Le 27 mai dernier, la Cour européenne a jugé que les circonstances de l'espèce étaient tout autres. Dans leur raisonnement, les juges ont tout d'abord expliqué que le fait que, en cas d'expulsion de l'Etat contractant (2), le requérant connaîtrait une dégradation importante de sa situation, et notamment une réduction significative de son espérance de vie, n'est pas en soi suffisant pour emporter violation de l'article 3 de la convention.

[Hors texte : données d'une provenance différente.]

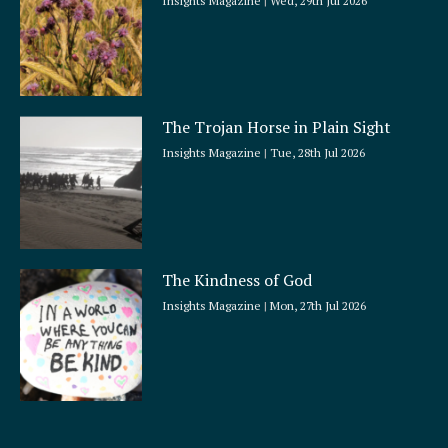
Insights Magazine
Wed, 29th Jul 2026
The Trojan Horse in Plain Sight
Insights Magazine
Tue, 28th Jul 2026
The Kindness of God
Insights Magazine
Mon, 27th Jul 2026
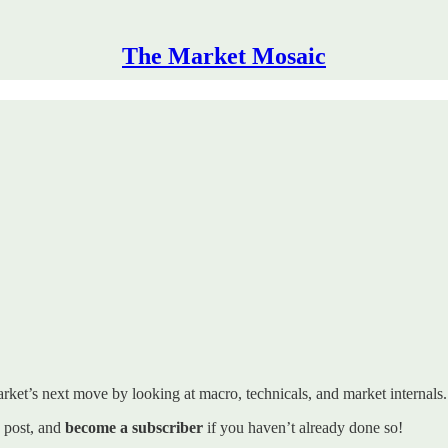
The Market Mosaic
rket’s next move by looking at macro, technicals, and market internals. I’
s post, and
become a subscriber
if you haven’t already done so!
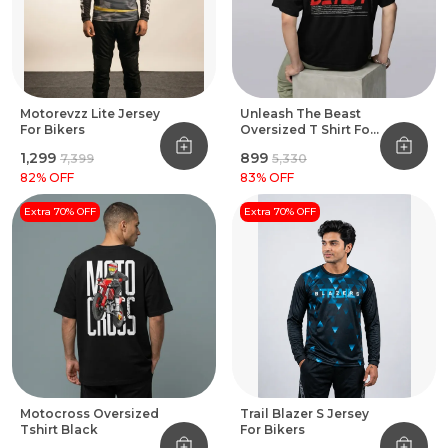
Motorevzz Lite Jersey
Unleash The Beast
For Bikers
Oversized T Shirt For
Bikers Black
₹1,299
₹899
₹7,399
₹5,330
82
% OFF
83
% OFF
Extra 70% OFF
Extra 70% OFF
Motocross Oversized
Trail Blazer S Jersey
Tshirt Black
For Bikers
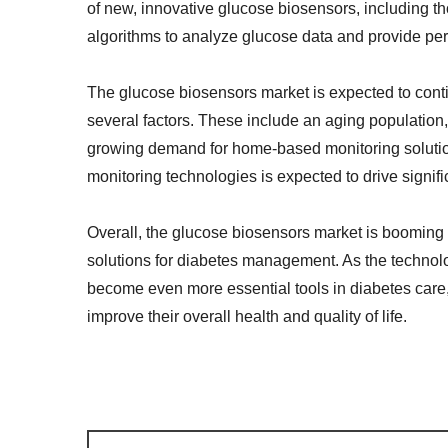
of new, innovative glucose biosensors, including tho
algorithms to analyze glucose data and provide p
The glucose biosensors market is expected to contin
several factors. These include an aging population, 
growing demand for home-based monitoring solution
monitoring technologies is expected to drive signifi
Overall, the glucose biosensors market is booming
solutions for diabetes management. As the technolo
become even more essential tools in diabetes care,
improve their overall health and quality of life.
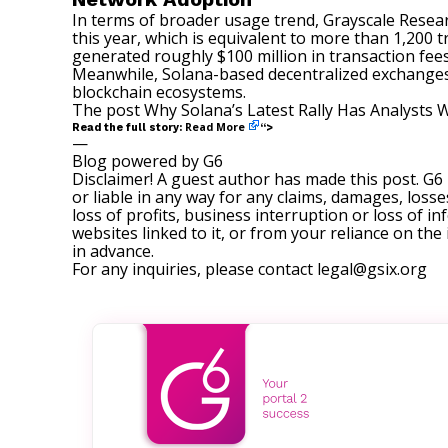
In terms of broader usage trend, Grayscale Rese
this year, which is equivalent to more than 1,200 
generated roughly $100 million in transaction fees.
Meanwhile, Solana-based decentralized exchanges 
blockchain ecosystems.
The post
Why Solana’s Latest Rally Has Analysts 
Read More
Read the full story:
“>
—
Blog powered by G6
Disclaimer! A guest author has made this post. G6
or liable in any way for any claims, damages, losses
loss of profits, business interruption or loss of in
websites linked to it, or from your reliance on th
in advance.
For any inquiries, please contact
legal@gsix.org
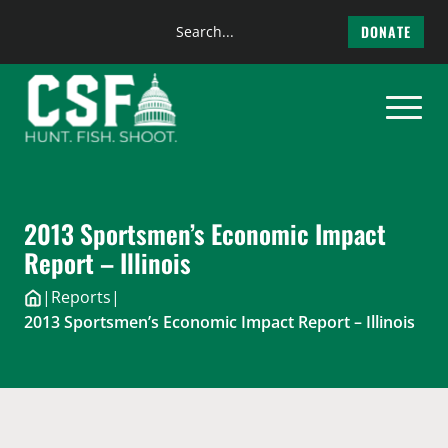
Search
DONATE
the
Skip
site
to
content
2013 Sportsmen’s Economic Impact
Report – Illinois
|
Reports
|
2013 Sportsmen’s Economic Impact Report – Illinois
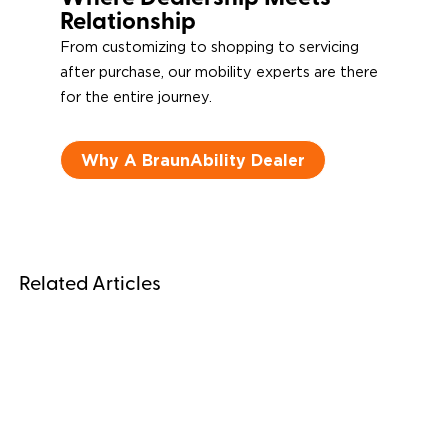
Relationship
From customizing to shopping to servicing
after purchase, our mobility experts are there
for the entire journey.
Why A BraunAbility Dealer
Related Articles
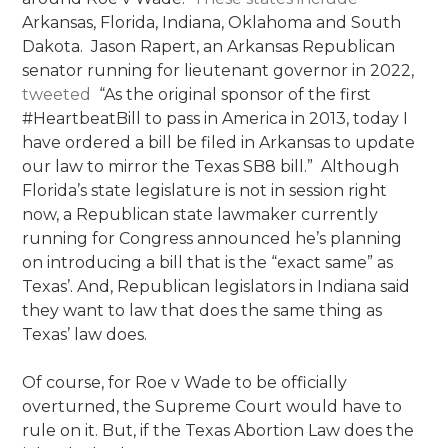
Arkansas, Florida, Indiana, Oklahoma and South
Dakota. Jason Rapert, an Arkansas Republican
senator running for lieutenant governor in 2022,
tweeted
“As the original sponsor of the first
#HeartbeatBill to pass in America in 2013, today I
have ordered a bill be filed in Arkansas to update
our law to mirror the Texas SB8 bill.” Although
Florida’s state legislature is not in session right
now, a Republican state lawmaker currently
running for Congress announced he’s planning
on introducing a bill that is the “exact same” as
Texas’. And, Republican legislators in Indiana said
they want to law that does the same thing as
Texas’ law does.
Of course, for Roe v Wade to be officially
overturned, the Supreme Court would have to
rule on it. But, if the Texas Abortion Law does the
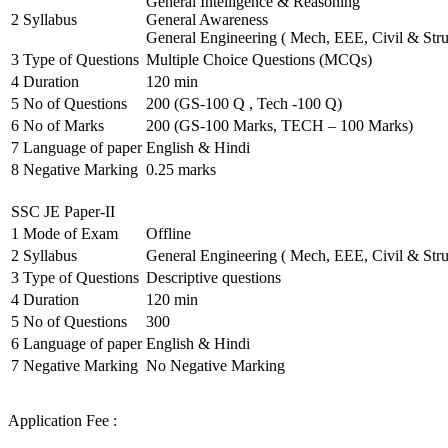
General Intelligence & Reasoning
2
Syllabus
General Awareness
General Engineering ( Mech, EEE, Civil & Stru
3
Type of Questions
Multiple Choice Questions (MCQs)
4
Duration
120 min
5
No of Questions
200 (GS-100 Q , Tech -100 Q)
6
No of Marks
200 (GS-100 Marks, TECH – 100 Marks)
7
Language of paper
English & Hindi
8
Negative Marking
0.25 marks
SSC JE Paper-II
1
Mode of Exam
Offline
2
Syllabus
General Engineering ( Mech, EEE, Civil & Stru
3
Type of Questions
Descriptive questions
4
Duration
120 min
5
No of Questions
300
6
Language of paper
English & Hindi
7
Negative Marking
No Negative Marking
Application Fee :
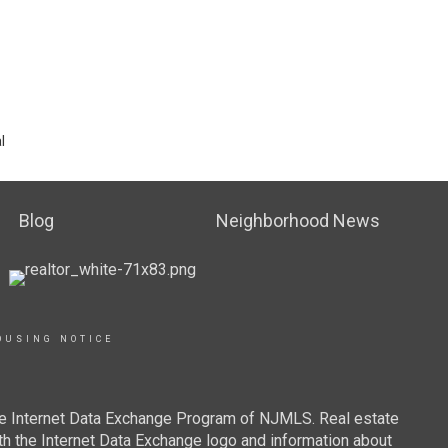
l
Blog
Neighborhood News
OUSING NOTICE
 the Internet Data Exchange Program of NJMLS. Real estate
th the Internet Data Exchange logo and information about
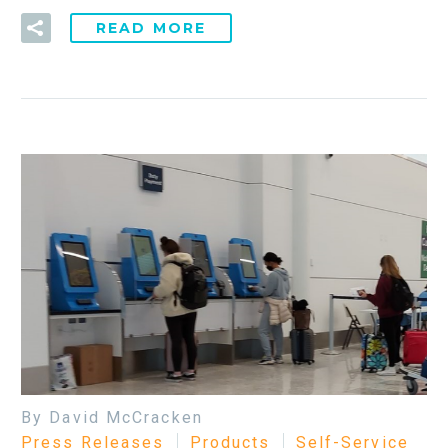
READ MORE
By David McCracken
Press Releases
Products
Self-Service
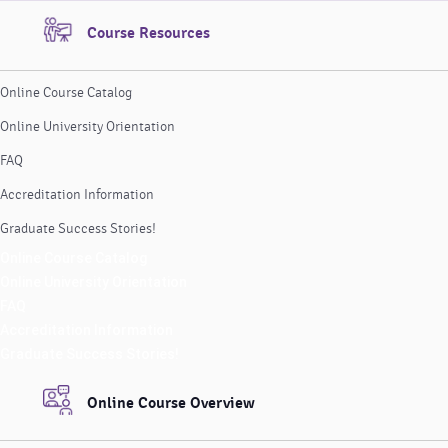
Course Resources
Online Course Catalog
Online University Orientation
FAQ
Accreditation Information
Graduate Success Stories!
Online Course Catalog
Online University Orientation
FAQ
Accreditation Information
Graduate Success Stories!
Online Course Overview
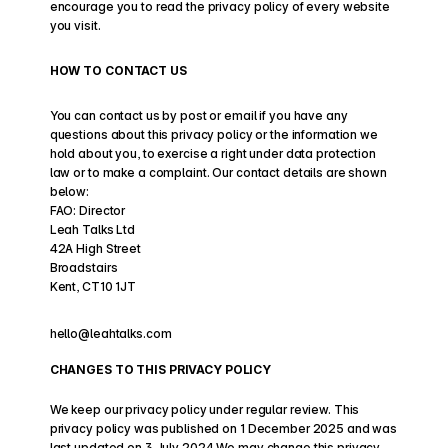
encourage you to read the privacy policy of every website 
you visit.
HOW TO CONTACT US
You can contact us by post or email if you have any 
questions about this privacy policy or the information we 
hold about you, to exercise a right under data protection 
law or to make a complaint. Our contact details are shown 
below:
FAO: Director
Leah Talks Ltd
42A High Street
Broadstairs
Kent, CT10 1JT
hello@leahtalks.com 
CHANGES TO THIS PRIVACY POLICY
We keep our privacy policy under regular review. This 
privacy policy was published on 1 December 2025 and was 
last updated on 3 July 2024 We may change this privacy 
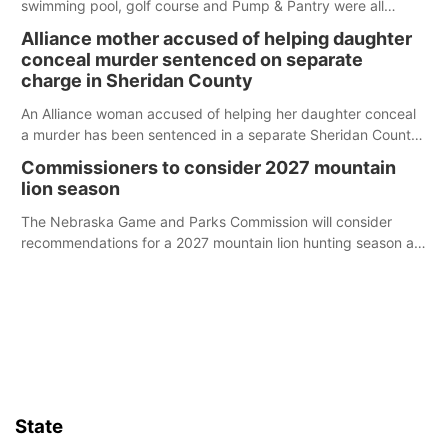
swimming pool, golf course and Pump & Pantry were all
broken into early Friday, with several items reported stolen.
Alliance mother accused of helping daughter
conceal murder sentenced on separate
charge in Sheridan County
An Alliance woman accused of helping her daughter conceal
a murder has been sentenced in a separate Sheridan County
case.
Commissioners to consider 2027 mountain
lion season
The Nebraska Game and Parks Commission will consider
recommendations for a 2027 mountain lion hunting season at
its Aug. 14 meeting in Blair.
State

Les progrès de la médecine et les différences socio-économiques entre les pays font que le niveau de traitement disponible dans l'Etat contractant et celui existant dans le pays d'origine peuvent varier considérablement. Or « l'article 3 ne fait pas obligation à l'Etat contractant de pallier lesdites disparités en fournissant des soins de santé gratuits et illimités à tous les étrangers dépourvus du droit de demeurer sur son territoire ». Conclure le contraire ferait peser une charge trop lourde sur les Etats contractants, a expliqué la Cour.

Certes, ont encore précisé les juges, la décision d'expulser un étranger atteint d'une maladie physique ou mentale grave vers un pays où les moyens de traiter cette maladie sont inférieurs à ceux disponibles dans l'Etat contractant est « susceptible de soulever une question sous l'angle de l'article 3 »... mais « seulement dans des cas très exceptionnels, lorsque des considérations humanitaires militant contre l'expulsion sont impérieuses », comme dans l'affaire traitée par la Cour européenne en 1997. Ce qui n'était pas le cas en l'espèce, à leurs yeux.

Les magistrats ont ainsi noté que l'état de la requérante était désormais stable grâce au traitement médical dont elle bénéficie au Royaume-Uni. Qu'elle est apte à voyager et que son état ne se détériorera pas tant qu'elle continuera à prendre le traitement dont elle a besoin. Citant l'Organisation mondiale de la santé, les juges ont par ailleurs assuré que, « même si, faute de ressources suffisantes, seule la moitié des personnes qui en ont besoin en bénéficient », concrètement, il est possible de trouver en Ouganda les médicaments antiviraux qui permettraient à l'intéressée de se soigner. Ils n'ont par ailleurs pas voulu entendre les arguments de celle-ci qui affirmait qu'elle n'aurait pas les moyens d'acheter ces médicaments, qu'elle ne pourrait pas se les procurer dans la région rurale dont elle est originaire et que sa famille ne serait ni désireuse, ni en mesure de s'occuper d'elle si elle était gravement malade. « L'appréciation [...] de la mesure dans laquelle elle pourrait obtenir un traitement médical, un soutien et des soins, y compris l'aide de proches parents, comporte nécessairement une part de spéculation », ont indiqué les magistrats.

Au final, tout en admettant que la qualité et l'espérance de vie de la requérante auraient à pâtir de son expulsion vers son pays, la Cour européenne a donc estimé dans sa décision - rendue par 14 voix contre 3 - que l'affaire n'était pas marquée par des « circonstances très exceptionnelles » comme en 1997 et que l'expulsion de l'intéressée n'emporterait pas une violation de l'article 3 de la convention.

(CEDH, 27 mai 2008, requête n° 26565/05, N. c/Royaume-Uni)
Notes

(1) Arrêt D. c/Royaume-Uni, 2 mai 1997, Recueil des arrêts et décisions, 1997-III.

(2) Par Etat contractant, il faut entendre Etat signataire de la convention.